DIRECTIONS FOR THIS TASK:
I need the entries printed again word for word, without the images.

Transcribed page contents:
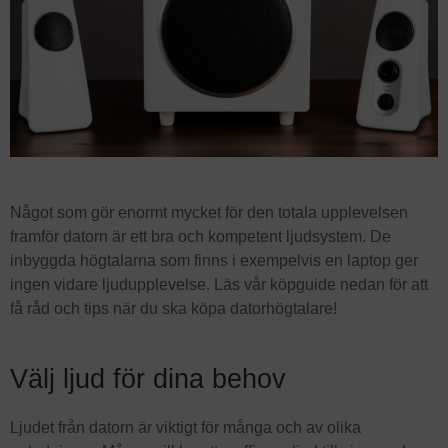
Något som gör enormt mycket för den totala upplevelsen
framför datorn är ett bra och kompetent ljudsystem. De
inbyggda högtalarna som finns i exempelvis en laptop ger
ingen vidare ljudupplevelse. Läs vår köpguide nedan för att
få råd och tips när du ska köpa datorhögtalare!
Välj ljud för dina behov
Ljudet från datorn är viktigt för många och av olika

EXERCISE RESPONSE:
Något som gör enormt mycket för den totala upplevelsen
framför datorn är ett bra och kompetent ljudsystem. De
inbyggda högtalarna som finns i exempelvis en laptop ger
ingen vidare ljudupplevelse. Läs vår köpguide nedan för att
få råd och tips när du ska köpa datorhögtalare!
Välj ljud för dina behov
Ljudet från datorn är viktigt för många och av olika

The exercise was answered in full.